Running this will output:

[
  'http://www.example.com/',
  'http://www.example.com/catalog?item=12&amp;desc=vacation_hawaii',
  'http://www.example.com/catalog?item=73&amp;desc=vacation_new_zealand'
]

Getting real

A sitemap file has a lot more than what we've dealt with till now. One sitemap file can link to other sitemap files as well. You can read more about the sitemap protocol on sitemaps.org.
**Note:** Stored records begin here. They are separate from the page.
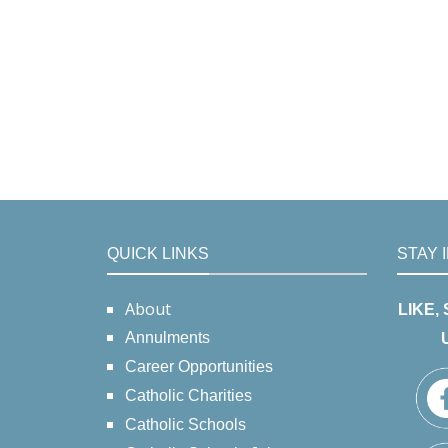
QUICK LINKS
STAY 
About
LIKE,
Annulments
Career Opportunities
Catholic Charities
Catholic Schools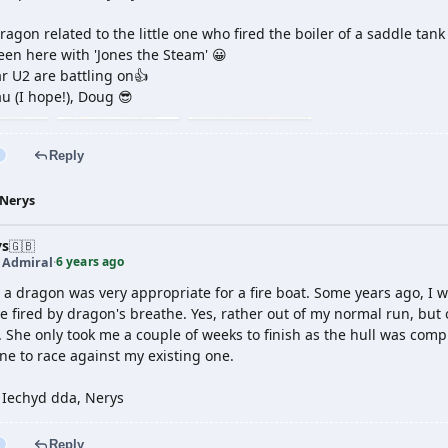
agon related to the little one who fired the boiler of a saddle tank
Seen here with 'Jones the Steam' 😀
r U2 are battling on👍
u (I hope!), Doug 😎
Reply
Nerys
ys
🇬🇧
6 years ago
t Admiral
·
t a dragon was very appropriate for a fire boat. Some years ago, I
e fired by dragon's breathe. Yes, rather out of my normal run, bu
. She only took me a couple of weeks to finish as the hull was com
ne to race against my existing one.
 Iechyd dda, Nerys
Reply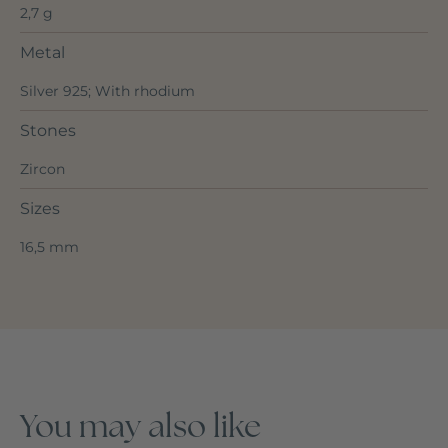
2,7 g
Metal
Silver 925; With rhodium
Stones
Zircon
Sizes
16,5 mm
You may also like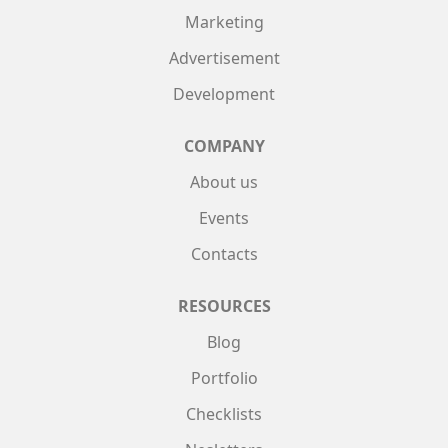
Marketing
Advertisement
Development
COMPANY
About us
Events
Contacts
RESOURCES
Blog
Portfolio
Checklists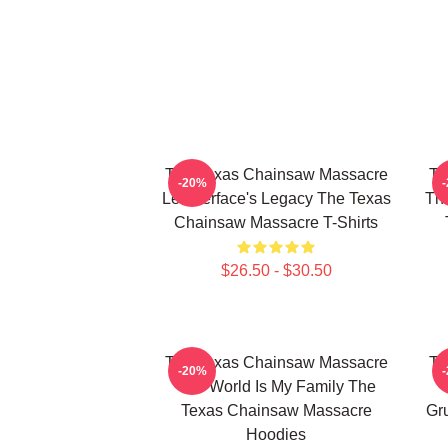
The Texas Chainsaw Massacre
Th
-20%
Leatherface's Legacy The Texas
The
Chainsaw Massacre T-Shirts
$26.50 - $30.50
The Texas Chainsaw Massacre
Th
-20%
The World Is My Family The
Texas Chainsaw Massacre
Gr
Hoodies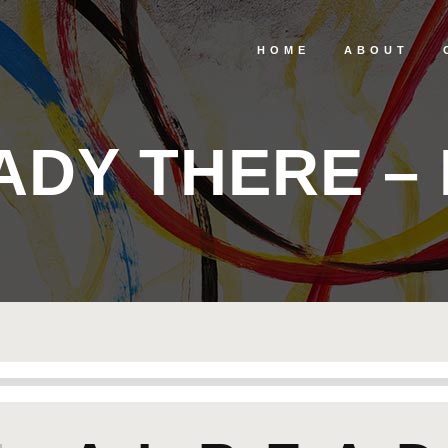
HOME
ABOUT
ADY THERE – 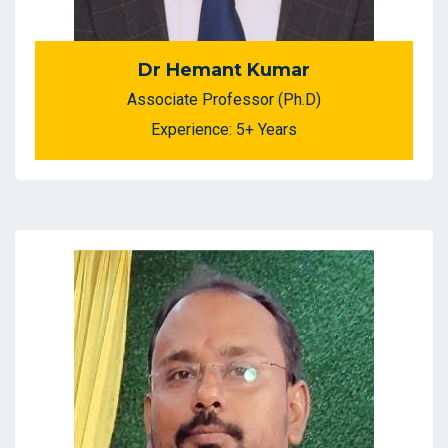
Dr Hemant Kumar
Associate Professor (Ph.D)
Experience: 5+ Years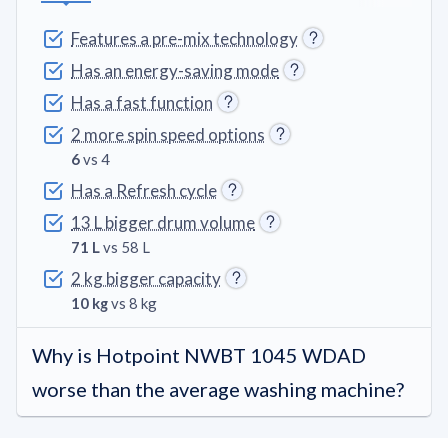
Features a pre-mix technology
Has an energy-saving mode
Has a fast function
2 more spin speed options
6
vs 4
Has a Refresh cycle
13 L bigger drum volume
71 L
vs 58 L
2 kg bigger capacity
10 kg
vs 8 kg
Why is Hotpoint NWBT 1045 WDAD
worse than the average washing machine?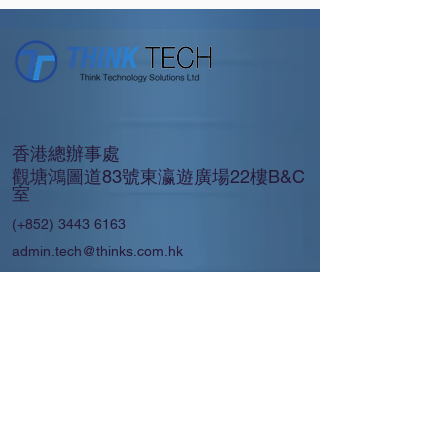
香港總辦事處
觀塘鴻圖道83號東瀛遊廣場22樓B&C
室
(+852)
3443 6163
admin.tech@thinks.com.hk
上海 │廣州 │ 澳門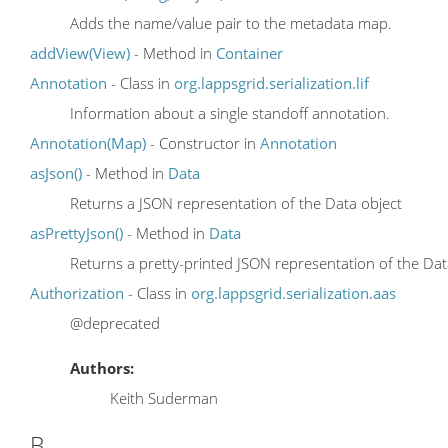
Adds the name/value pair to the metadata map.
addView(View)
- Method in
Container
Annotation
- Class in
org.lappsgrid.serialization.lif
Information about a single standoff annotation.
Annotation(Map)
- Constructor in
Annotation
asJson()
- Method in
Data
Returns a JSON representation of the Data object
asPrettyJson()
- Method in
Data
Returns a pretty-printed JSON representation of the Dat
Authorization
- Class in
org.lappsgrid.serialization.aas
@deprecated
Authors:
Keith Suderman
B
A sitemap file can either be a simple sitemap file:

<?xml version="1.0" encoding="UTF-8"?>
<urlset xmlns="http://www.sitemaps.org/schemas/sitemap/0.9">
   <url>
      <loc>http://www.example.com/</loc>
      <lastmod>2005-01-01</lastmod>
   </url>
   <url>
      <loc>http://www.example.com/catalog?item=12&amp;desc=vacation_hawaii</loc>
   </url>
   <url>
      <loc>http://www.example.com/catalog?item=73&amp;desc=vacation_new_zealand</loc>
      <lastmod>2004-12-23</lastmod>
   </url>
</urlset>

or a sitemap index file that links to other sitemaps:

<?xml version="1.0" encoding="UTF-8"?>
<sitemapindex xmlns="http://www.sitemaps.org/schemas/sitemap/0.9">
   <sitemap>
      <loc>http://www.example.com/sitemap1.xml.gz</loc>
      <lastmod>2004-10-01T18:23:17+00:00</lastmod>
   </sitemap>
   <sitemap>
      <loc>http://www.example.com/sitemap2.xml.gz</loc>
      <lastmod>2005-01-01</lastmod>
   </sitemap>
</sitemapindex>

FAs that can handle this can be constructed easily.

Please note that the sitemap spec defines two more tags <changefreq>
and

<priority>

that we've omitted from our example.

Learning more

I hope this article provides a gist of how FAs can be used. Remember that while finite automatons look simple, more powerful automatons also exist. These are required for more complex parsing tasks (for example: saving the text of the

<loc>

tags only when the date in

<lastmod>

is later than a given date).

This course on edX is a great resource for learning more about automata theory.